The 2023 Indian Super League Cup final was the final match of the 2023 ISL Cup playoffs. It was played on 18 March 2023 between ATK Mohun Bagan and Bengaluru at the Fatorda Stadium in Margao.

ATK Mohun Bagan played their second final and Bengaluru played their third final. The match ended 2–2 after extra time, with ATK Mohun Bagan winning 4–3 on penalties to secure their first Indian Super League title.

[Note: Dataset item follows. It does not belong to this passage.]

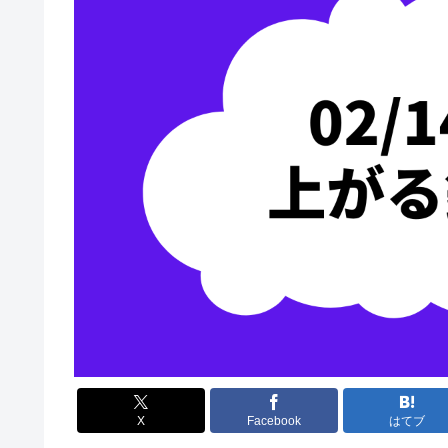
X
Facebook
はてブ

The playoff champions, ATK Mohun Bagan, thus qualified for Indian playoffs for 2023–24 AFC competitions against Hyderabad, the champions of 2021–22 Indian Super League for a place in 2023–24 AFC Cup qualifying playoff round.

== Background ==
ATK Mohun Bagan finished third in the regular season table and won 2–0 in the playoff knockout against Odisha. They then went on to win 0–0 aggregate via penalties (4–3) against league runners-up and defending champions Hyderabad in the playoff semi-final to qualify for the final.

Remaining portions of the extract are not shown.